AKIL VE İDEOLOJİLER
Saplantlılı her ideoloji insanı yanıltır. Zira insan onun farkedilmez esareti altındadır ve başka ideolojilerin doğrularına kapalıdır. Çünkü insan bilmediği her hakikate düşmandır. Esaret virüs gibidir, insanın doğru düşünme ve doğru hareket etme yeteneğini elinden alır, aklını ve kalbini kör eder. Her haliyle esaret hakikati perdeleyen bir işleve sahiptir.
Dünyada yüzlerce ideoloji var ve onların milyonlarca savunucuları.. Ne sayıdır ideolojiyi iyi ve hakiki kılan, ne de onun güçlü sesi. Sadece başarı da ideolojinin iyi ve değerli olduğunu göstermez bize. Amerikan devleti bugünkü koşullarda en güçlü ve en başarılı devlet.. Peki Amerikan ideoljisine başarılıdır diyebilir miyiz? Asla..
Zira sömürü ve zulüm üzerine kurulmuş asalak bir başarıdır bu.. Başka milletlerin kazançlarını sömürerek kendi milletini zenginleştirmek hakikatin ve insani olmanın bir gereği olabilir mi?
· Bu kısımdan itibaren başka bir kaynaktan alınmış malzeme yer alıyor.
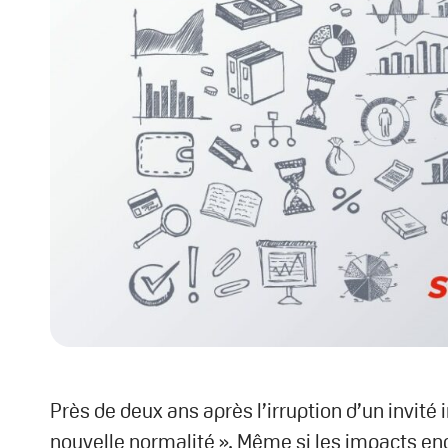
Près de deux ans après l’irruption d’un invité
nouvelle normalité ». Même si les impacts enc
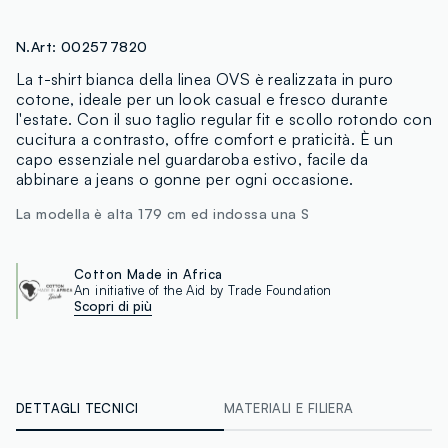
N.Art:
002577820
La t-shirt bianca della linea OVS è realizzata in puro
cotone, ideale per un look casual e fresco durante
l'estate. Con il suo taglio regular fit e scollo rotondo con
cucitura a contrasto, offre comfort e praticità. È un
capo essenziale nel guardaroba estivo, facile da
abbinare a jeans o gonne per ogni occasione.
La modella è alta 179 cm ed indossa una S
Cotton Made in Africa
An initiative of the Aid by Trade Foundation
Scopri di più
DETTAGLI TECNICI
MATERIALI E FILIERA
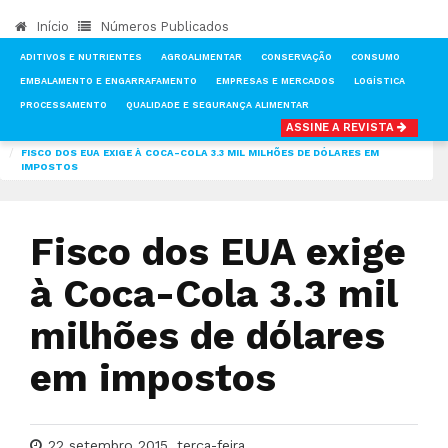
Início
Números Publicados
ADITIVOS E NUTRIENTES
AGROALIMENTAR
CONSERVAÇÃO
CONSUMO
EMBALAMENTO E ENGARRAFAMENTO
EMPRESAS E MERCADOS
LOGÍSTICA
PROCESSAMENTO
QUALIDADE E SEGURANÇA ALIMENTAR
ASSINE A REVISTA
INÍCIO
NOTÍCIAS
EMPRESAS E MERCADOS
FISCO DOS EUA EXIGE À COCA-COLA 3.3 MIL MILHÕES DE DÓLARES EM
IMPOSTOS
Fisco dos EUA exige
à Coca-Cola 3.3 mil
milhões de dólares
em impostos
22 setembro 2015, terça-feira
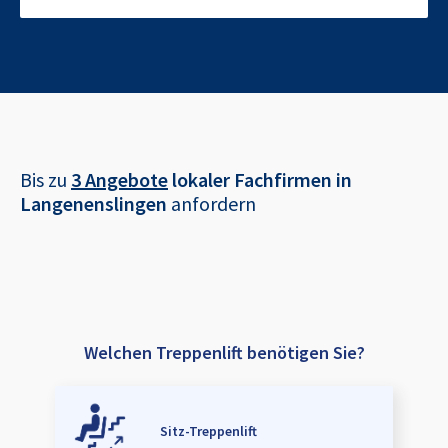
Bis zu
3 Angebote
lokaler Fachfirmen in
Langenenslingen
anfordern
Welchen Treppenlift benötigen Sie?
Sitz-Treppenlift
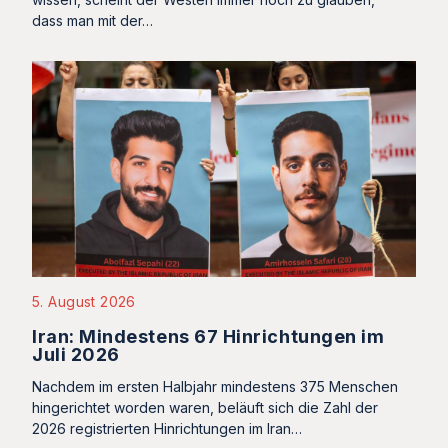
dass man mit der…
5. August 2026
Iran: Mindestens 67 Hinrichtungen im
Juli 2026
Nachdem im ersten Halbjahr mindestens 375 Menschen
hingerichtet worden waren, beläuft sich die Zahl der
2026 registrierten Hinrichtungen im Iran…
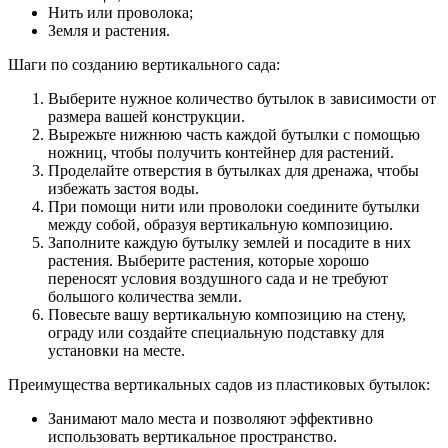
Нить или проволока;
Земля и растения.
Шаги по созданию вертикального сада:
Выберите нужное количество бутылок в зависимости от
размера вашей конструкции.
Вырежьте нижнюю часть каждой бутылки с помощью
ножниц, чтобы получить контейнер для растений.
Проделайте отверстия в бутылках для дренажа, чтобы
избежать застоя воды.
При помощи нити или проволоки соедините бутылки
между собой, образуя вертикальную композицию.
Заполните каждую бутылку землей и посадите в них
растения. Выберите растения, которые хорошо
переносят условия воздушного сада и не требуют
большого количества земли.
Повесьте вашу вертикальную композицию на стену,
ограду или создайте специальную подставку для
установки на месте.
Преимущества вертикальных садов из пластиковых бутылок:
Занимают мало места и позволяют эффективно
использовать вертикальное пространство.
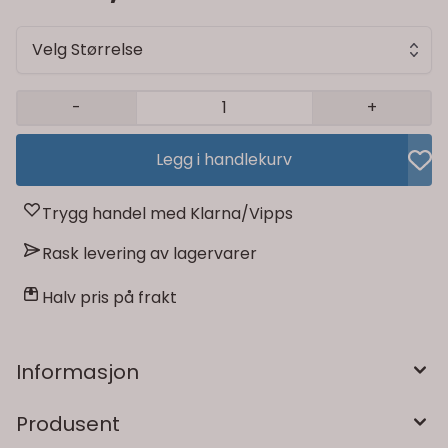
Velg Størrelse
-
+
Legg i handlekurv
Trygg handel med Klarna/Vipps
Rask levering av lagervarer
Halv pris på frakt
Informasjon
Produsent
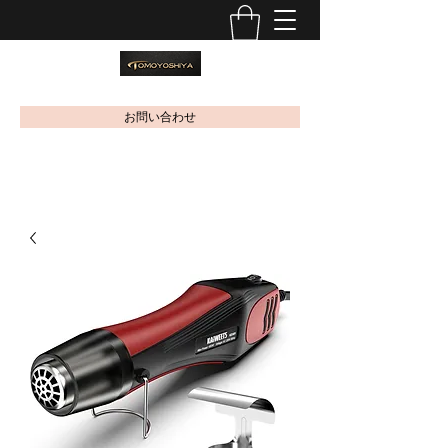
お問い合わせ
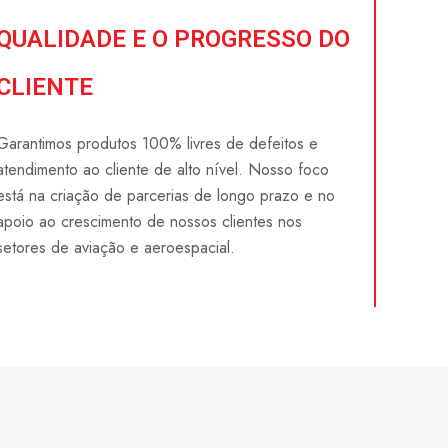
QUALIDADE E O PROGRESSO DO
CLIENTE
Garantimos produtos 100% livres de defeitos e
atendimento ao cliente de alto nível. Nosso foco
está na criação de parcerias de longo prazo e no
apoio ao crescimento de nossos clientes nos
setores de aviação e aeroespacial.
Bu ilkeyi sömürülen hiçbir dünya insanına kabul ettirebilir misiniz? ..Din ırk veya coğrafi aidiyeyet gözetmeksizin Kimseyi incitmeyen ve adaletin ilkelerini gözeterek ulaşılan zenginliktir onu değerli kılan.
Öyle ise iyi ve faydalı bir ideolojinin tespiti için başka kriterlere ihtiyacımız var. İnsanın doğuştan gelen tabi hak ve özgürlüklerine müdahale etmeyen onu sadece insan olduğu için yücelten onu başkalarının esiri yapmayan onun varlık nedenine saygı duyan ve onun baki hedeflerine uygun bir yaşam tarzı geliştiren dünyaya zulmün değil adaletin ve saadetin meyvelerini taşıyan ideolojilere hakikate en yakın ideolojiler diyebiliriz.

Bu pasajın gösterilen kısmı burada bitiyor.